(Collected data)
·····

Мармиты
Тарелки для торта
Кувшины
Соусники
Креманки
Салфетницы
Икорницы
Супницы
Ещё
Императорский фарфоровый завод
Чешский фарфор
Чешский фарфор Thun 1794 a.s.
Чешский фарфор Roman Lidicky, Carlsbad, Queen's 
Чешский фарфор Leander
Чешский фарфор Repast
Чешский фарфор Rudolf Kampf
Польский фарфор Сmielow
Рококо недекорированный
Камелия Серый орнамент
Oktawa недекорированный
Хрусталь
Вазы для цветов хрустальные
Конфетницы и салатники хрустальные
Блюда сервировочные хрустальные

·····

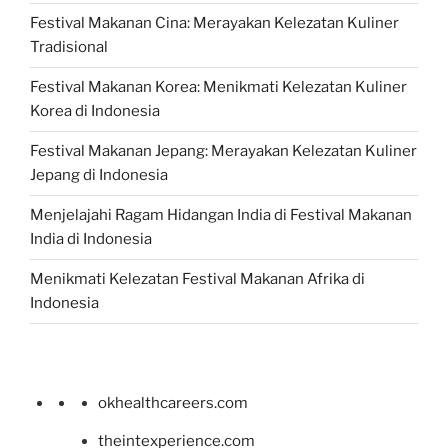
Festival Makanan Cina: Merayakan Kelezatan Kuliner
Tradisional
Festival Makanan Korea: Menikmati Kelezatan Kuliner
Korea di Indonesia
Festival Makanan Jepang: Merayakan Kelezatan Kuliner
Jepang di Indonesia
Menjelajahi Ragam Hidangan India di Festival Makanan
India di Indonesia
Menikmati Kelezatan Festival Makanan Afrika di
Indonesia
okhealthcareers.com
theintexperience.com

·····

→ WORK TO BE COMPLETED:
Copy the lines of the data above exactly as written, beginning with the line containing "Jepang di Indonesia" and ending with the line containing "theintexperience.com", and leave out all other lines.

→ RESPONSE:
Jepang di Indonesia
Menjelajahi Ragam Hidangan India di Festival Makanan
India di Indonesia
Menikmati Kelezatan Festival Makanan Afrika di
Indonesia
okhealthcareers.com
theintexperience.com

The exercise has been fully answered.